◆ **Exercise aim**:
Everything in the listing below from the line containing "и другие телевизионные" through the line containing "деятельности и тренировок." must be repeated exactly; the remaining lines are not wanted.

◆ **Source material**:
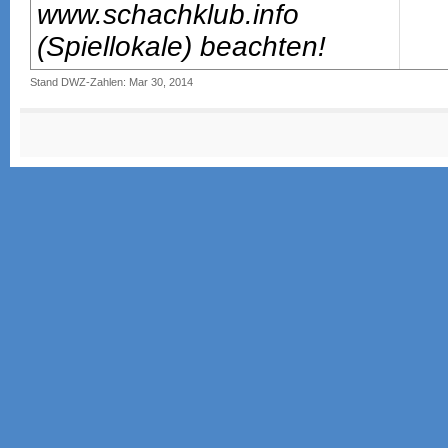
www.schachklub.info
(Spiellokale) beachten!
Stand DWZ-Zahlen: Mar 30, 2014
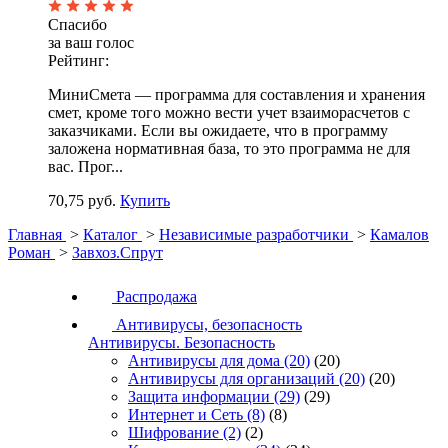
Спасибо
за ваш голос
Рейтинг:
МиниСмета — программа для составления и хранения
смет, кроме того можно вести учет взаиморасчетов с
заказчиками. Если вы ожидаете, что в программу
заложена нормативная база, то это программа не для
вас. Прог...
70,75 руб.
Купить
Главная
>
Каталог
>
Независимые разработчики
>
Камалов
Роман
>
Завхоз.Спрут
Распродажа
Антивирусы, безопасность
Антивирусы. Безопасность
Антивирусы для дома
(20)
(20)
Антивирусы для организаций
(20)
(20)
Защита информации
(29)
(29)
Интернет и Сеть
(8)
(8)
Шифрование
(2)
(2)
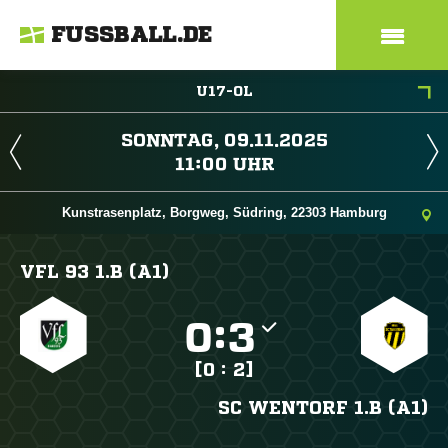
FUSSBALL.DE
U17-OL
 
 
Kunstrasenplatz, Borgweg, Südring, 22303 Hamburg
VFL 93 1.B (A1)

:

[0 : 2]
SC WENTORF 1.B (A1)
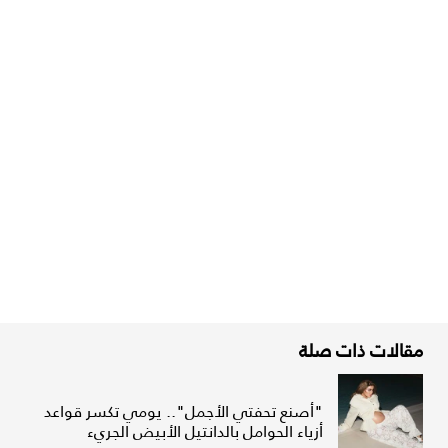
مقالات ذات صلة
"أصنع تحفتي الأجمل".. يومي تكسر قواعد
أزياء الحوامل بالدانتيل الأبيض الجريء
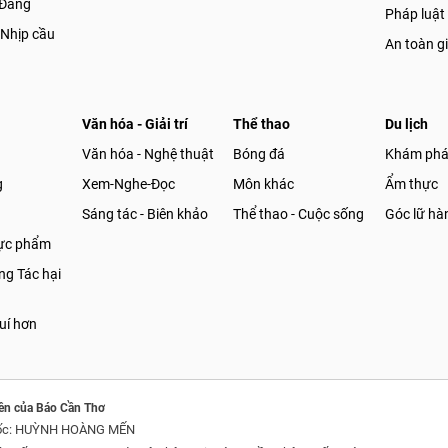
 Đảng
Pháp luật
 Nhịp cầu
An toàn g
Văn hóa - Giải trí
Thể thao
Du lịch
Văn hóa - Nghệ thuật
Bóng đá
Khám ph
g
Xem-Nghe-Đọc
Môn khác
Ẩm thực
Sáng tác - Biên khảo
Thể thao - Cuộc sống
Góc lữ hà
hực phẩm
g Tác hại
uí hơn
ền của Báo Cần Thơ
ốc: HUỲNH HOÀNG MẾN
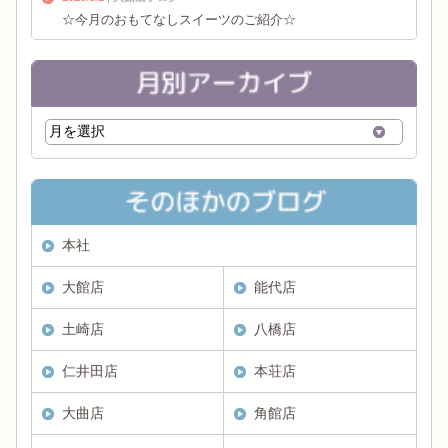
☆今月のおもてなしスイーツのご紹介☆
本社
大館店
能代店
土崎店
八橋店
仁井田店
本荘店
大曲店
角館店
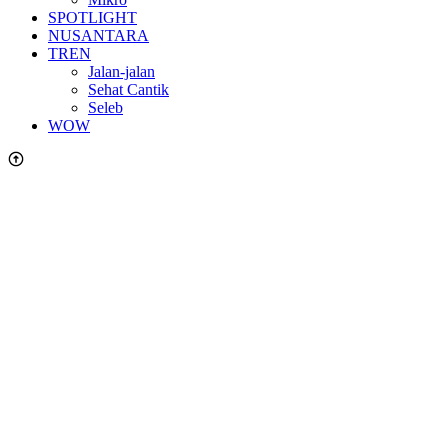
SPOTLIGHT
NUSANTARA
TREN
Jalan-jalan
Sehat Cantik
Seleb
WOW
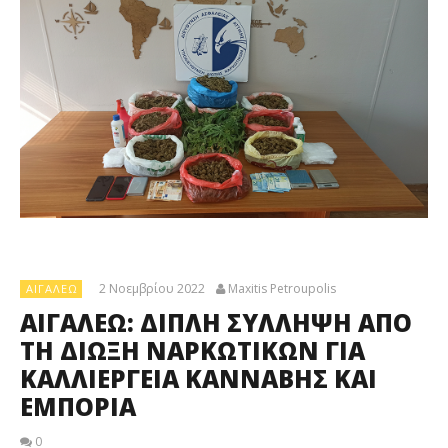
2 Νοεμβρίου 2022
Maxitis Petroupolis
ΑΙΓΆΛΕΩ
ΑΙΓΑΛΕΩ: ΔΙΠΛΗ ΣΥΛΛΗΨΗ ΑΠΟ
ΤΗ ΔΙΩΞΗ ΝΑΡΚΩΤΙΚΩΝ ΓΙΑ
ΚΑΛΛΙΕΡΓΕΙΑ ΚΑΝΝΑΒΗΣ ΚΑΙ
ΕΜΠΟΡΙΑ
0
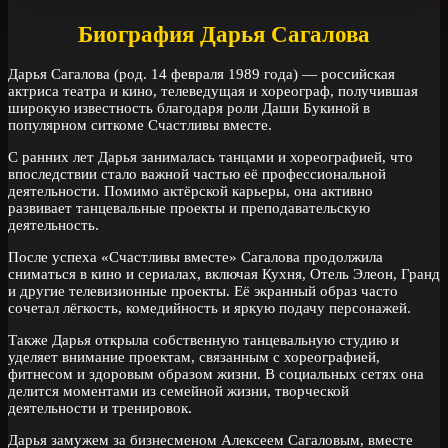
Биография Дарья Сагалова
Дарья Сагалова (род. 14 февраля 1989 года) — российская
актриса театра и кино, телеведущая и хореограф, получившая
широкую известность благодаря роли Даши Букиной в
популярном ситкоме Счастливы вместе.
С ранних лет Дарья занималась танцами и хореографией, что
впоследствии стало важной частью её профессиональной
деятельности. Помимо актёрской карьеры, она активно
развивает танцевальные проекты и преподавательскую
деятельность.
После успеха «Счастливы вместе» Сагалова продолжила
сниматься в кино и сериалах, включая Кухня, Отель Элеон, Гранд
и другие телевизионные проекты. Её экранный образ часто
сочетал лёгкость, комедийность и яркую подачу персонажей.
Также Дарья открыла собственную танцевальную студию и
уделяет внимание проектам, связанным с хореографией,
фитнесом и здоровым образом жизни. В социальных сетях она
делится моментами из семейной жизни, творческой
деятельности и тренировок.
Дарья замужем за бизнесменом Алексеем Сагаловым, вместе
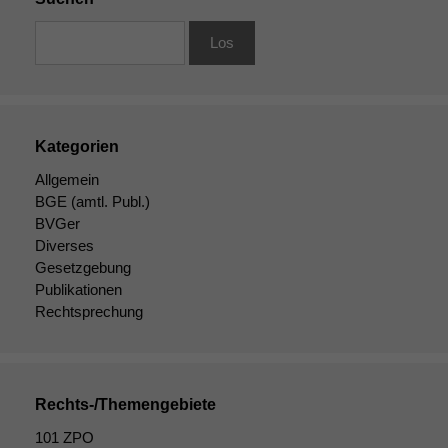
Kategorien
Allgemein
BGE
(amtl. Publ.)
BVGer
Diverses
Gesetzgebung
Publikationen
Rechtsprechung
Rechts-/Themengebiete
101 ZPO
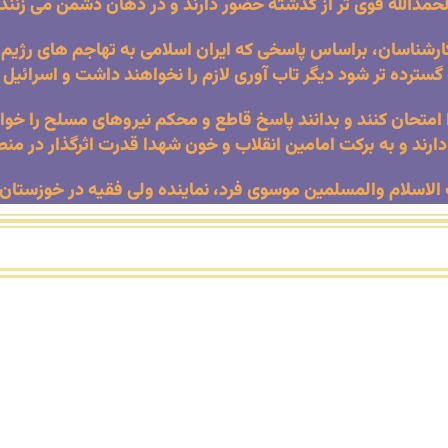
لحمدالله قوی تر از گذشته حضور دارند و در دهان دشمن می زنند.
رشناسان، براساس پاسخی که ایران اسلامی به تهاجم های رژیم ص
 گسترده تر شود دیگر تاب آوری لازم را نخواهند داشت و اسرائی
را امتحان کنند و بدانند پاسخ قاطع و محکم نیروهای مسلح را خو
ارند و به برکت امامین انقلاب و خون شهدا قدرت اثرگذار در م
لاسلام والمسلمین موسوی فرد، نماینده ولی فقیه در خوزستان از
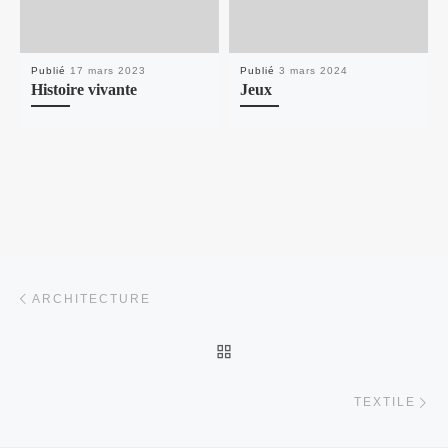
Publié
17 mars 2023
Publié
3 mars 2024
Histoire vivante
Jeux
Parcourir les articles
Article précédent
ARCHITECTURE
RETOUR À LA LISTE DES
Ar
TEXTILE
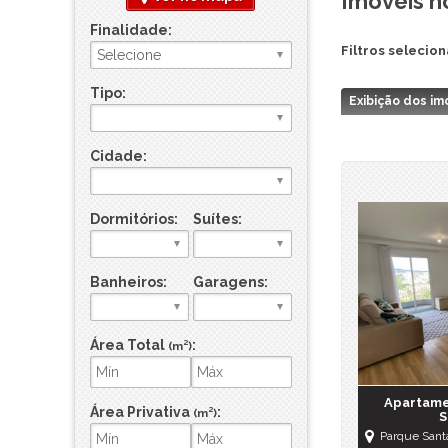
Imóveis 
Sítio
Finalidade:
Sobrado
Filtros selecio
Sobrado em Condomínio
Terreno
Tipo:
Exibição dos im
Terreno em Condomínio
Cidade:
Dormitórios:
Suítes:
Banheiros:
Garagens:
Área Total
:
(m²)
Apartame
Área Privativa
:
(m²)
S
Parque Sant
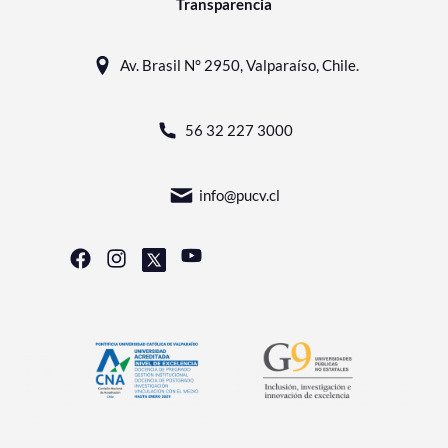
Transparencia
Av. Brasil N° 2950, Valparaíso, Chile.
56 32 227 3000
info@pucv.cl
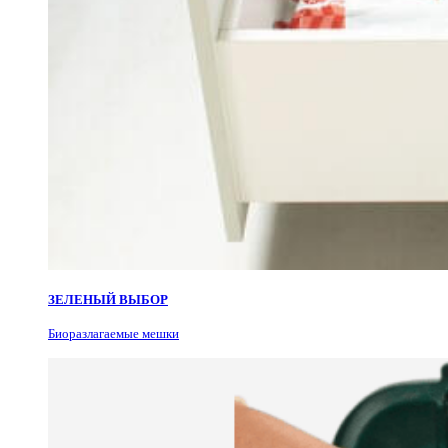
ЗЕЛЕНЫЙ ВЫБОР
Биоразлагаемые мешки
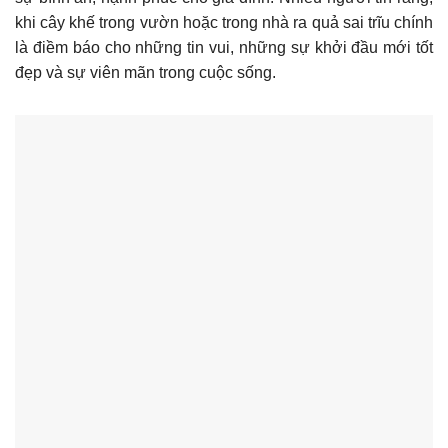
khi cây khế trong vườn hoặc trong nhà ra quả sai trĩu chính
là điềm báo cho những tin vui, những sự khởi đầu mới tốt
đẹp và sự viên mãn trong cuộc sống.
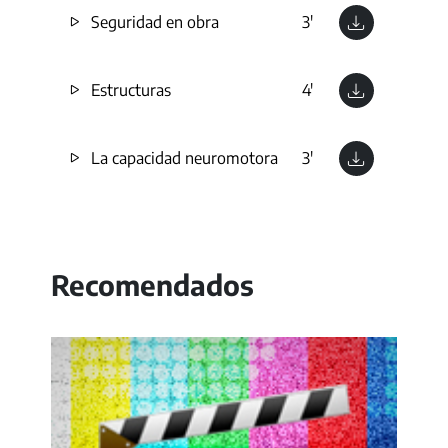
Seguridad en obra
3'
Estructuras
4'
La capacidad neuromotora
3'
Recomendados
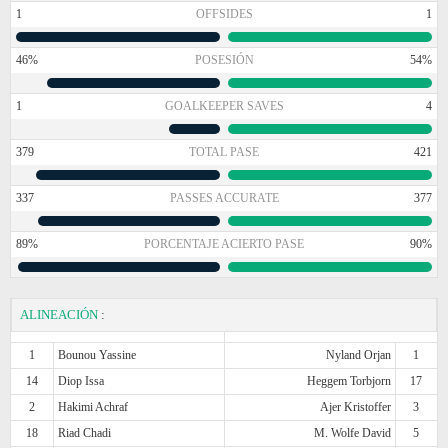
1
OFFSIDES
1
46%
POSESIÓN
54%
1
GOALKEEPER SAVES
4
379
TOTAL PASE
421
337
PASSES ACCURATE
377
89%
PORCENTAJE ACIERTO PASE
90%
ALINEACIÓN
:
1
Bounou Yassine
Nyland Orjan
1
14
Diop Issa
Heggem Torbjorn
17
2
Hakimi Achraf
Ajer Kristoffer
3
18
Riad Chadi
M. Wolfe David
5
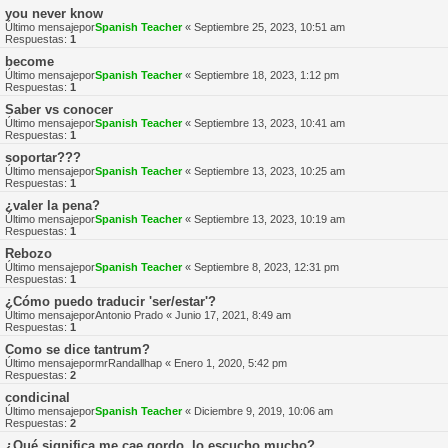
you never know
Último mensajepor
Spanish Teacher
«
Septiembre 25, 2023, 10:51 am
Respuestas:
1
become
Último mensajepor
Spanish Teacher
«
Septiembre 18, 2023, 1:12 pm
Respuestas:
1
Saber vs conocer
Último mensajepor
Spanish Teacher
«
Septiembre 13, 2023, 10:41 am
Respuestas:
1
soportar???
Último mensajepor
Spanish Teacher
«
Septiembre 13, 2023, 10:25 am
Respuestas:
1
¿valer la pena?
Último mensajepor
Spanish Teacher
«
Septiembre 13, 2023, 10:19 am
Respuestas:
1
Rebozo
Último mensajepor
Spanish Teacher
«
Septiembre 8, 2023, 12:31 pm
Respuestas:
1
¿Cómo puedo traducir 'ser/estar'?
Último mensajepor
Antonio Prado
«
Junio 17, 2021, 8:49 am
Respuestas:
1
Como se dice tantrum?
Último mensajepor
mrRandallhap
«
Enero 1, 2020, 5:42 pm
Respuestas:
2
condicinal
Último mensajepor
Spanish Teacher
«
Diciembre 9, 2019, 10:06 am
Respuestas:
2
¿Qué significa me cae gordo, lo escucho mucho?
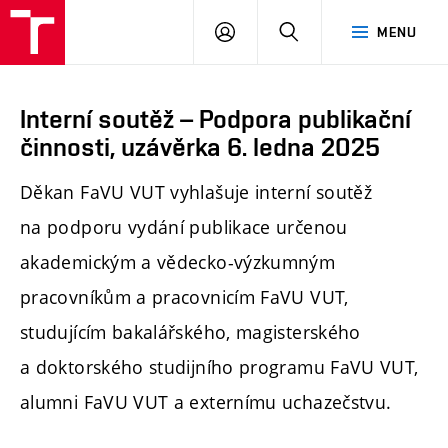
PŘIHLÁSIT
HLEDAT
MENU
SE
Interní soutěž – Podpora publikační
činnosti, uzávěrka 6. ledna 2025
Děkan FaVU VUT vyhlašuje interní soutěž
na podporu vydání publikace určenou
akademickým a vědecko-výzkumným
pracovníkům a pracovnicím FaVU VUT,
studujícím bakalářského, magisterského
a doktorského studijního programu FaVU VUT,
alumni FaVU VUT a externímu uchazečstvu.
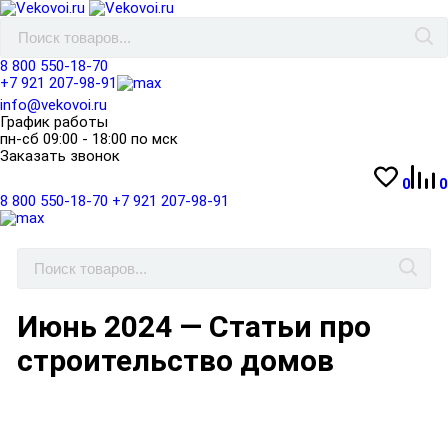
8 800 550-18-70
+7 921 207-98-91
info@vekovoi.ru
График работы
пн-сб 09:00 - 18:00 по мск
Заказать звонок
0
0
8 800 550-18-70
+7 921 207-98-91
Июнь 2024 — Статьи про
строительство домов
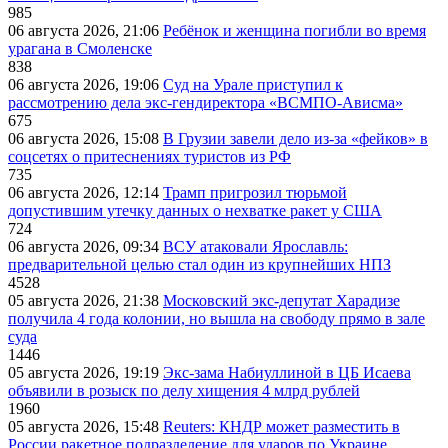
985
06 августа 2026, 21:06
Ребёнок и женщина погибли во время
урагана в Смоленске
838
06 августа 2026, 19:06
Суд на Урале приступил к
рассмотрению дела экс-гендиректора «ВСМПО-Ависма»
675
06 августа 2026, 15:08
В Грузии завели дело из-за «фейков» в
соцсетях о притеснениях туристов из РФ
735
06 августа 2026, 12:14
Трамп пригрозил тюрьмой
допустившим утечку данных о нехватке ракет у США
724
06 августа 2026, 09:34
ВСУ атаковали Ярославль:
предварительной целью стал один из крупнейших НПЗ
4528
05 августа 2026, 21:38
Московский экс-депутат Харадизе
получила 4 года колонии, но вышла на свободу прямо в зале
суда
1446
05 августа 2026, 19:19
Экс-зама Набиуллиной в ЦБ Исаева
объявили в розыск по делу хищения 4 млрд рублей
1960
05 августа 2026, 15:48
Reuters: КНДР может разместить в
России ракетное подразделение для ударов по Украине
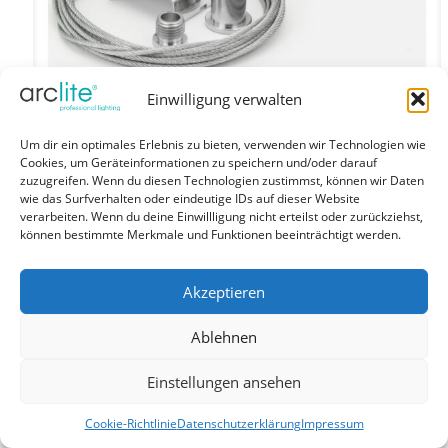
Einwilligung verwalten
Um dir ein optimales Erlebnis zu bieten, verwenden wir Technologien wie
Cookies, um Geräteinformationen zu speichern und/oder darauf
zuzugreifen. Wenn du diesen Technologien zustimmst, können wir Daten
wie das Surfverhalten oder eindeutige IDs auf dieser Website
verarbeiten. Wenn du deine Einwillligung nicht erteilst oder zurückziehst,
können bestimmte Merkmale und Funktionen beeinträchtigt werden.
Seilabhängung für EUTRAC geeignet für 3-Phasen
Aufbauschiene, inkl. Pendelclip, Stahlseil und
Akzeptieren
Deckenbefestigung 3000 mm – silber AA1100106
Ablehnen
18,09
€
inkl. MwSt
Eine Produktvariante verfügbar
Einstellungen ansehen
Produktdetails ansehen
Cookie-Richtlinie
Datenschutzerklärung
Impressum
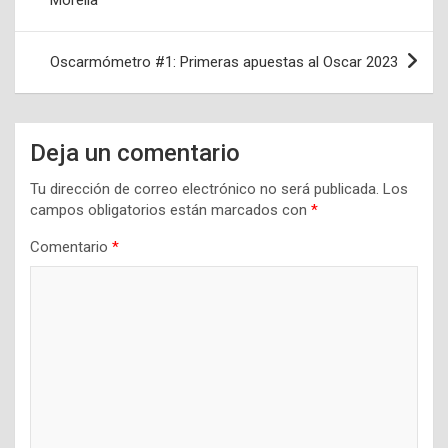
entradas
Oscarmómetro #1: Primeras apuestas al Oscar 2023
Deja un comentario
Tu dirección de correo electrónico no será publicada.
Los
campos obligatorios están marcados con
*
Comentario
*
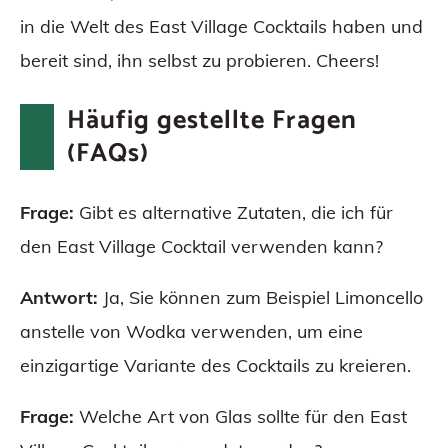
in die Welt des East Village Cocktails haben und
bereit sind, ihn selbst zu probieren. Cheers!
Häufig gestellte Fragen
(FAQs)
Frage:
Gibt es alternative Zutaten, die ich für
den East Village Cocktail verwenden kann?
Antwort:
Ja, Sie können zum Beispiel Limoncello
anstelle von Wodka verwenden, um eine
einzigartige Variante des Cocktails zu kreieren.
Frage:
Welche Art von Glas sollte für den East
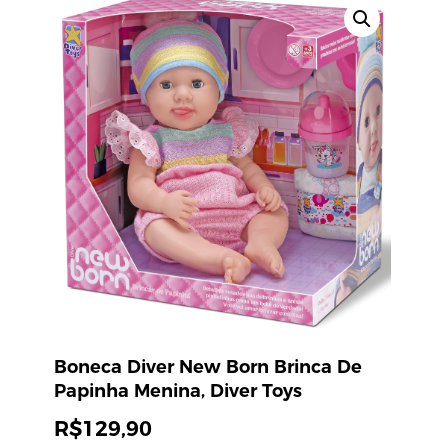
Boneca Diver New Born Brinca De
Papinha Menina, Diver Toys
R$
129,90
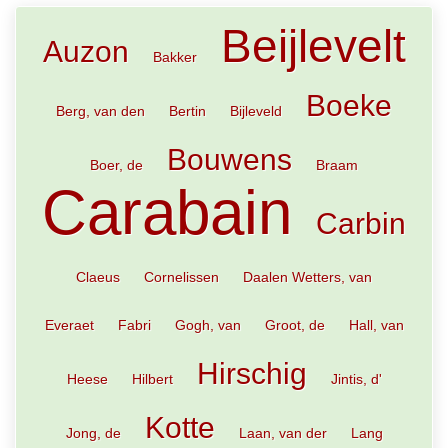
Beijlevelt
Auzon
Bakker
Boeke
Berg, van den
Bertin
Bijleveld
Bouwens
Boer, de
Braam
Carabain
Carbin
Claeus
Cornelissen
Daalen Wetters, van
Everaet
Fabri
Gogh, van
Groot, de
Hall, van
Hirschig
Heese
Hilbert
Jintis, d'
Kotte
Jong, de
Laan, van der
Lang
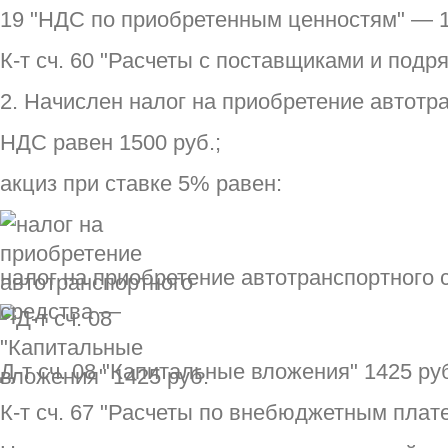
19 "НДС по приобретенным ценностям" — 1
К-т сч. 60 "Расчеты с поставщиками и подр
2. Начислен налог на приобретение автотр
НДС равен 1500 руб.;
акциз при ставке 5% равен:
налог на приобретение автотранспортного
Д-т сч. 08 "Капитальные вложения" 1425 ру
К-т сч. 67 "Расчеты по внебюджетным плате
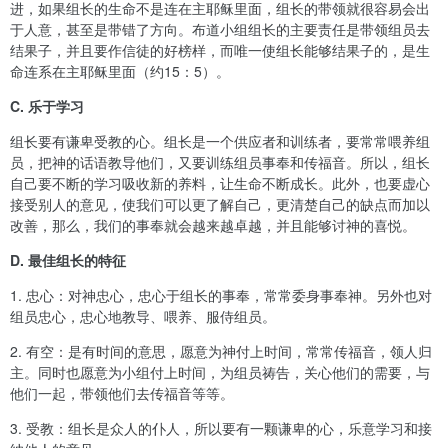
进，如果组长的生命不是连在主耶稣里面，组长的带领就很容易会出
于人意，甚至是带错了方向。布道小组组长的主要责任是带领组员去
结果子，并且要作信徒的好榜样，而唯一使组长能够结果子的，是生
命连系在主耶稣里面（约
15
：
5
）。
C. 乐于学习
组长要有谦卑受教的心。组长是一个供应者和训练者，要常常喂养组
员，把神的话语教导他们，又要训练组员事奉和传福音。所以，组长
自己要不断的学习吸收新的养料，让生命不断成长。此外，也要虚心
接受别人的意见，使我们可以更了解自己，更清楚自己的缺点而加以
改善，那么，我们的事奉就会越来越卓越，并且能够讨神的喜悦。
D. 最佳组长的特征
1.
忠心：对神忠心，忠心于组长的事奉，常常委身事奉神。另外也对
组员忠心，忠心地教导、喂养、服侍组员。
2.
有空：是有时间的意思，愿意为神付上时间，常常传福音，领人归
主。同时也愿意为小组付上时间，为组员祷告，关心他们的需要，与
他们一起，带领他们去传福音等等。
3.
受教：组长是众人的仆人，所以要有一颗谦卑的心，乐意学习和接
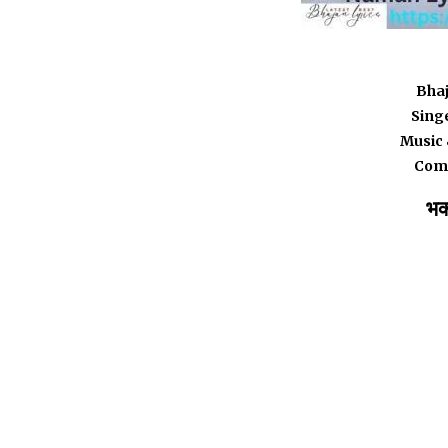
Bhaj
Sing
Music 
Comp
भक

◆ **Expected answer**:
и другие телевизионные проекты. Её экранный образ часто
сочетал лёгкость, комедийность и яркую подачу персонажей.
Также Дарья открыла собственную танцевальную студию и
уделяет внимание проектам, связанным с хореографией,
фитнесом и здоровым образом жизни. В социальных сетях она
делится моментами из семейной жизни, творческой
деятельности и тренировок.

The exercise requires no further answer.